### REQUIRED ACTION:
A faithful copy of every record is needed here. Images must not appear in it.

### GIVEN DATA:
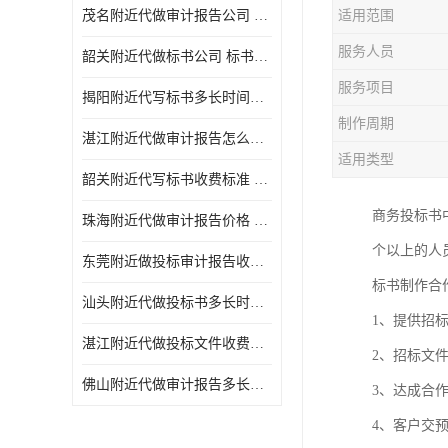
茂名附近代做审计报告公司 投标书怎么做
适用范围
服务人员
韶关附近代做标书公司 标书制作周期快
服务项目
揭阳附近代写标书多长时间做好 投标书怎么做
制作周期
湛江附近代做审计报告怎么收费 一对一服务
适用类型
韶关附近代写标书收费标准 满足客户需求
商务投标书
珠海附近代做审计报告价格 投标书怎么做
个以上的人
东莞附近做投标审计报告收费标准 标书废标注意事项
标书制作合
汕头附近代做投标书多长时间做好 标书废标注意事项
1、提供招
湛江附近代做投标文件收费标准 投标书怎么做
2、招标文
佛山附近代做审计报告多长时间做好 标书打印封装
3、达成合
4、客户交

### OUTPUT BELOW:
茂名附近代做审计报告公司 投标书怎么做
适用范围
服务人员
韶关附近代做标书公司 标书制作周期快
服务项目
揭阳附近代写标书多长时间做好 投标书怎么做
制作周期
湛江附近代做审计报告怎么收费 一对一服务
适用类型
韶关附近代写标书收费标准 满足客户需求
商务投标书
珠海附近代做审计报告价格 投标书怎么做
个以上的人
东莞附近做投标审计报告收费标准 标书废标注意事项
标书制作合
汕头附近代做投标书多长时间做好 标书废标注意事项
1、提供招
湛江附近代做投标文件收费标准 投标书怎么做
2、招标文
佛山附近代做审计报告多长时间做好 标书打印封装
3、达成合
4、客户交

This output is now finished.